[Start of section]
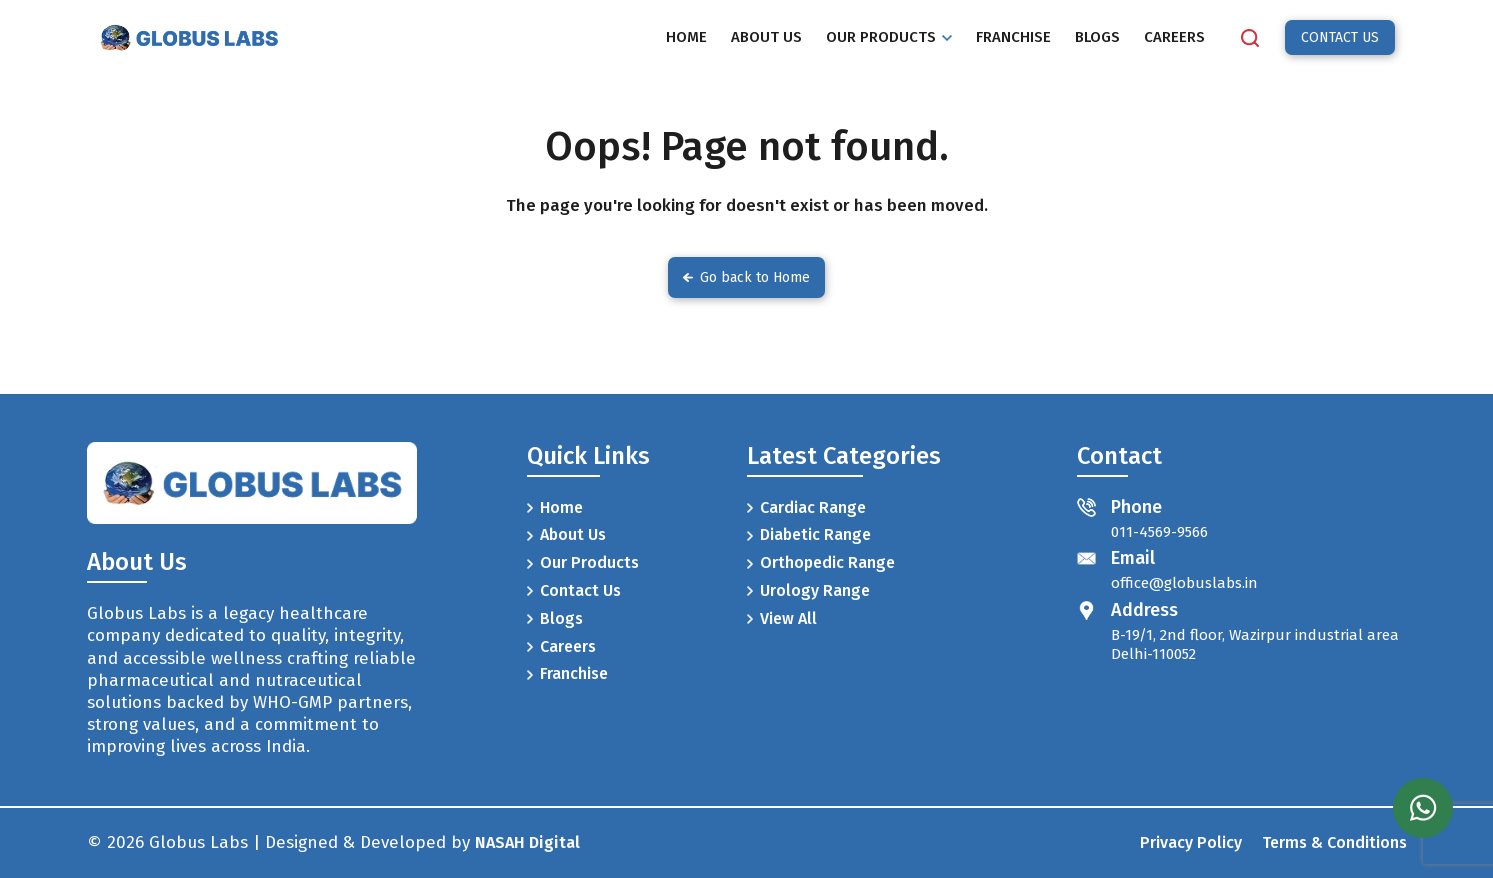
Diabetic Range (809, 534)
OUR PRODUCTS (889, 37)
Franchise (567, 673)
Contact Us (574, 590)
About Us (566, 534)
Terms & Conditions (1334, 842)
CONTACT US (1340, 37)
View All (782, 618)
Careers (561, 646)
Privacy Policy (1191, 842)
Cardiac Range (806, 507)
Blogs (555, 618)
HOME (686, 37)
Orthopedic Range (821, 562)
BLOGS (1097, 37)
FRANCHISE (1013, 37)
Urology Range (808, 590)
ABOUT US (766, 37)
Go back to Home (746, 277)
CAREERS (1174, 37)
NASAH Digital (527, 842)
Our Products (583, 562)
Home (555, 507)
[End of section]
* Aim of the task *
Write out the material above once more, word for word. Images stay out.

* Result of this task *
Diabetic Range (809, 534)
OUR PRODUCTS (889, 37)
Franchise (567, 673)
Contact Us (574, 590)
About Us (566, 534)
Terms & Conditions (1334, 842)
CONTACT US (1340, 37)
View All (782, 618)
Careers (561, 646)
Privacy Policy (1191, 842)
Cardiac Range (806, 507)
Blogs (555, 618)
HOME (686, 37)
Orthopedic Range (821, 562)
BLOGS (1097, 37)
FRANCHISE (1013, 37)
Urology Range (808, 590)
ABOUT US (766, 37)
Go back to Home (746, 277)
CAREERS (1174, 37)
NASAH Digital (527, 842)
Our Products (583, 562)
Home (555, 507)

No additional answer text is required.